Rwanda genocide: Kagame 'cleared of Habyarimana crash'
- Published
A report has appeared to clear Rwanda's President Paul Kagame of orchestrating the 1994 assassination of the country's then-leader Juvenal Habyarimana.
The team - mandated by a French inquiry - visited the scene of the attack to work out the trajectory of the missile which shot down his plane.
The crash was one of the triggers that sparked the genocide.
An earlier French probe blamed Mr Kagame and his allies, but they say Hutu extremists killed Habyarimana.
Rwanda's government has welcomed, external the conclusions of this new report.
The plane crash on 6 April 1994 - in which Habyarimana and Burundi's leader died - triggered the genocide of 800,000 Tutsis and moderate Hutus in just 100 days.
The killings came to an end when the Tutsi-led Rwandan Patriot Front (RPF) rebel movement, headed by Mr Kagame, captured Rwanda's capital, Kigali.
Elite presidential troops
Correspondents say the court on Tuesday concluded that the missile was shot from a distance of up to 1km (more than half a mile) away from the plane, which was about to land at Kigali airport.
At the time this area was held by the Rwandan army - a unit of elite presidential troops.
The experts say it would be very difficult for forces loyal to Mr Kagame to be in this area and therefore shoot down the plane.
They concluded that it would have been much easier for Habyarimana's troops or French troops who were in the area to launch the missile.
In 2006, a French judge accused Mr Kagame and his allies of killing Habyarimana - an allegation he dismissed as "ridiculous" and which prompted him to break off relations with Paris for three years.
Five years later, in 2011, a former senior ally of the president Theogene Rudasingwa - the RPF's secretary general and a major at the time of the genocide - also accused Mr Kagame. Mr Rudasingwa fell out with the president and now lives in exile in the US.
Mr Kagame has always insisted that Hutu hardliners - who considered Habyarimana too moderate - shot down the plane and blamed the RPF to provide a pretext for carrying out the premeditated slaughter.
Critics of the 2006 investigation said it failed to visit the area of the attack, or interview the nine high-ranking RPF officers it accused of involvement. It said the missile was shot from a distance of four kilometres away from the airport.

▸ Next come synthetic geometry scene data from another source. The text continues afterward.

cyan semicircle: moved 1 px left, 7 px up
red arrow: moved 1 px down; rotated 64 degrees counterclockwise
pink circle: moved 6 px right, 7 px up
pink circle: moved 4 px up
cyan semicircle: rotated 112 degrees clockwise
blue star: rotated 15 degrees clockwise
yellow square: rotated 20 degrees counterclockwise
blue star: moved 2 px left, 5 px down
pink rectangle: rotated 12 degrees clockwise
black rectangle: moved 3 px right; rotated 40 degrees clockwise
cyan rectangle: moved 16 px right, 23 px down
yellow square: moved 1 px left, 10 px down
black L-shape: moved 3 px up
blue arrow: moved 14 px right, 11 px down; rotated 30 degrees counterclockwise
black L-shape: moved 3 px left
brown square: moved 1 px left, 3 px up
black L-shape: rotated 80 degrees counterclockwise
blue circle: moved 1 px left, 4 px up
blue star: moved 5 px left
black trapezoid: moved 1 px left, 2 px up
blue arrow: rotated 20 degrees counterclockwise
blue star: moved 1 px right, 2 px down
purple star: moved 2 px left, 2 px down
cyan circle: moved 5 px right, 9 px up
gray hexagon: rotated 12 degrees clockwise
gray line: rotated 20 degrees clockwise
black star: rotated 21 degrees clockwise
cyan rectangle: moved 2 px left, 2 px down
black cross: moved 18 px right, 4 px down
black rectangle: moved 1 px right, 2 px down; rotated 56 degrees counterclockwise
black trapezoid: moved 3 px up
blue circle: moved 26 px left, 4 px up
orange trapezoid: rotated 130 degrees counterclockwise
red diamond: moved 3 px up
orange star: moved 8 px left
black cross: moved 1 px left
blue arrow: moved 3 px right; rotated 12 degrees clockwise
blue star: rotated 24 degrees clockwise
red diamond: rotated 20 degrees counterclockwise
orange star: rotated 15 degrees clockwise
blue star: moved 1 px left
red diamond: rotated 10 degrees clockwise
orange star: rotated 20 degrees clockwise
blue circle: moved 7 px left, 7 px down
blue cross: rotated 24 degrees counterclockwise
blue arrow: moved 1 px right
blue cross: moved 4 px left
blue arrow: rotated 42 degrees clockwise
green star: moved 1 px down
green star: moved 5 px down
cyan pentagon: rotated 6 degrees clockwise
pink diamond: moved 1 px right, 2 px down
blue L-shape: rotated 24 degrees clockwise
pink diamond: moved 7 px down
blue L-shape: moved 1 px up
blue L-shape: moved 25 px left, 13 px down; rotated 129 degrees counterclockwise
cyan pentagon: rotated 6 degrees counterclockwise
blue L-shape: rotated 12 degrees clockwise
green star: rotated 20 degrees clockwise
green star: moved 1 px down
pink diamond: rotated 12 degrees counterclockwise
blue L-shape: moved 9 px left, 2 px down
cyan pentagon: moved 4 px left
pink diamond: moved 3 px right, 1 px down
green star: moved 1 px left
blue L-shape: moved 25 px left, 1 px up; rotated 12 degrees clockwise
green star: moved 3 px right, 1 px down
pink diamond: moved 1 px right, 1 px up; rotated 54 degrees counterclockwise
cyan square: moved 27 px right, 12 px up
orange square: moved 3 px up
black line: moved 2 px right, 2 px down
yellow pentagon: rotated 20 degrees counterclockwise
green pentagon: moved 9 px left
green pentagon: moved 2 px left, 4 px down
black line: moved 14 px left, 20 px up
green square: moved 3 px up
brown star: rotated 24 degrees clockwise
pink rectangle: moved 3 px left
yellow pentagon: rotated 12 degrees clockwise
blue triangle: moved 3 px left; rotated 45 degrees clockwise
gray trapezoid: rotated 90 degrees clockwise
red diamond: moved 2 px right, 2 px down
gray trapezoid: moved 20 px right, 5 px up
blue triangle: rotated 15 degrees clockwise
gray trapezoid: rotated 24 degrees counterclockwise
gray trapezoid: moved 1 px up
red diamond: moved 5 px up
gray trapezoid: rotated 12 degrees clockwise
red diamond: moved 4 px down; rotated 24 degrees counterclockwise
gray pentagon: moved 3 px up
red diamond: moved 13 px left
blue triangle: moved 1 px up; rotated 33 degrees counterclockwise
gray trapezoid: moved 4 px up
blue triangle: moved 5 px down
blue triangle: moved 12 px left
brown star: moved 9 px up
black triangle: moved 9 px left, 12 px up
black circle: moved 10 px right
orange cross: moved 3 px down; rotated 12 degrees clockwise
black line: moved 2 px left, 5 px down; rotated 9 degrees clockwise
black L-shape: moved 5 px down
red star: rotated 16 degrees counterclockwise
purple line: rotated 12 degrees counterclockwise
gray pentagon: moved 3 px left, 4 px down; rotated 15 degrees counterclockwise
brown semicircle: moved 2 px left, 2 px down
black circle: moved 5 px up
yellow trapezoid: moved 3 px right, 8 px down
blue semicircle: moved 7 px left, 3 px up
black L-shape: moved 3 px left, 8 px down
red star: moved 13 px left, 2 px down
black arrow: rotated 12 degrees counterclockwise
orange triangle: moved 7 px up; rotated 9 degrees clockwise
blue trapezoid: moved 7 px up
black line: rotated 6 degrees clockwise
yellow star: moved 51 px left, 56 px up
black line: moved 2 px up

French judge Marc Trevidic headed this latest French inquiry, launched - with the full co-operation of the Rwandan authorities - towards the end of 2010 because the French crew of the plane also died.
The team has interviewed six of those accused in the 2006 report and conducted a forensic investigation. Two missiles specialists, two air accident experts, a pilot, two surveyors and a sound expert have reconstructed the sequence of the attack.
'Unhappy'
Following this report, Judge Trevidic can either drop the affair or continue his investigations, which could result in a court case.
"Today's findings constitute vindication for Rwanda's long-held position on the circumstances surrounding events of April 1994," Rwanda's Foreign Minister Louise Mushikiwabo said in a statement.
The lawyer for the Habyarimana family said they are unhappy about the report's conclusions - questioning the credibility of the experts - and they still want someone to be found guilty.
"It does not matter where the shooting took place," Habyarimana's son Jean-Luc told the BBC's Great Lakes service.
"What matters is who fired the missile," he said.
Habyarimana's widow, Agathe, told the BBC that she wanted the French inquiry to find out who had bought the allegedly Russian missile that hit the plane - because that would help to identify those behind the attack.
Rwanda has historically been beset by ethnic tension. It worsened under Belgian colonial rule when the Tutsi minority enjoyed better jobs and better education than the Hutu majority.
At independence, following inter-ethnic violence, many thousands of Tutsis went into exile in Uganda from where they eventually launched a civil war in 1990.
A 1993 peace agreement was supposed to usher in a power-sharing government - but it did little to stop the unrest.